REQUIREMENT.
Each line of the records that includes "Recipes" should be found and copied.

MATERIAL FOR THE TASK.
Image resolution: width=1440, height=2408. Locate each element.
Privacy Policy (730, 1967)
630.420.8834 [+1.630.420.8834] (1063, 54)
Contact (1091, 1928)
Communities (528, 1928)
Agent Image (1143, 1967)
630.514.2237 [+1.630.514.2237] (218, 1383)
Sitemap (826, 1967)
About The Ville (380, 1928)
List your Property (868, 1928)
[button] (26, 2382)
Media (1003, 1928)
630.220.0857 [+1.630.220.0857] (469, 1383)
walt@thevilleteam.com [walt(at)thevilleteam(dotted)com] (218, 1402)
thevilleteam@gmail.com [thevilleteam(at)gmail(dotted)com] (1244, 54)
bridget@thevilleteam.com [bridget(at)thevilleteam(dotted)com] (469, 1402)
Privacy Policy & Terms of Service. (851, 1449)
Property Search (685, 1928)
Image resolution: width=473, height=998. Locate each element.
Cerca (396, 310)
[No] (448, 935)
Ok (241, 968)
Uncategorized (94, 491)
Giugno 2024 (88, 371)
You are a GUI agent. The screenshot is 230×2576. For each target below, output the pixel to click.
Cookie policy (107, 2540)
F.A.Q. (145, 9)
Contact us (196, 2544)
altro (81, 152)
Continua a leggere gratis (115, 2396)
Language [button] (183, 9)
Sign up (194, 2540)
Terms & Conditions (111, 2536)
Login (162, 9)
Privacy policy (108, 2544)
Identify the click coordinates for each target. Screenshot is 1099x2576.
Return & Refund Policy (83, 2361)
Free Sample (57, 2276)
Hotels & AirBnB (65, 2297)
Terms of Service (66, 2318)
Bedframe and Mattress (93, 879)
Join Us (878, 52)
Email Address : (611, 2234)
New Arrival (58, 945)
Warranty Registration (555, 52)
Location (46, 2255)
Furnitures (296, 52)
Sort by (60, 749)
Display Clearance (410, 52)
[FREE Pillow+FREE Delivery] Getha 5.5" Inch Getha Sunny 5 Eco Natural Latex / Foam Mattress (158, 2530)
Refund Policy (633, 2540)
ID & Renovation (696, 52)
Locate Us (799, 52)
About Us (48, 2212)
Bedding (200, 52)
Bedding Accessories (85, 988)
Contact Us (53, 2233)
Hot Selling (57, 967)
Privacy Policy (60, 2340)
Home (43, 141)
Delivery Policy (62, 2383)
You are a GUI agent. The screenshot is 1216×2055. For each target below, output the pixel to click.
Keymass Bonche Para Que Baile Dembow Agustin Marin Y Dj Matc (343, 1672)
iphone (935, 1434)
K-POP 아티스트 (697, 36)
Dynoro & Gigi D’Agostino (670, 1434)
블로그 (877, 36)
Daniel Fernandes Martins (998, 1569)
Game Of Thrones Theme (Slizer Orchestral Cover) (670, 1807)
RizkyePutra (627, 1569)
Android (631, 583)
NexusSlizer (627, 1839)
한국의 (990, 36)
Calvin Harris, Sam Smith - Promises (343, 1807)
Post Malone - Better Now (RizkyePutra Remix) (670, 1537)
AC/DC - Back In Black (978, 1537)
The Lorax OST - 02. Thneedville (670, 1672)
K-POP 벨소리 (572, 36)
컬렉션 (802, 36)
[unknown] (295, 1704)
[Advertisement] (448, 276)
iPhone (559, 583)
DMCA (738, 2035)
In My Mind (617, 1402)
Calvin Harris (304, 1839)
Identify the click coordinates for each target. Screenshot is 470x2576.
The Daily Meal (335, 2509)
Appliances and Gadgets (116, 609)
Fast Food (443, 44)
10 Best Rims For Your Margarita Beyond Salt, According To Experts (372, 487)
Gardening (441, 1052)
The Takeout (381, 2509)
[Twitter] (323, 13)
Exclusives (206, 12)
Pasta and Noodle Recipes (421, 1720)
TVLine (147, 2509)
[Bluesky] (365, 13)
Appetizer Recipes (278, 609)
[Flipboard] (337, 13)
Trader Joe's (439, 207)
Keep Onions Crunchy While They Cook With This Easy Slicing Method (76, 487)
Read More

EXERCISE SOLUTION.
Pasta and Noodle Recipes (421, 1720)
Appetizer Recipes (278, 609)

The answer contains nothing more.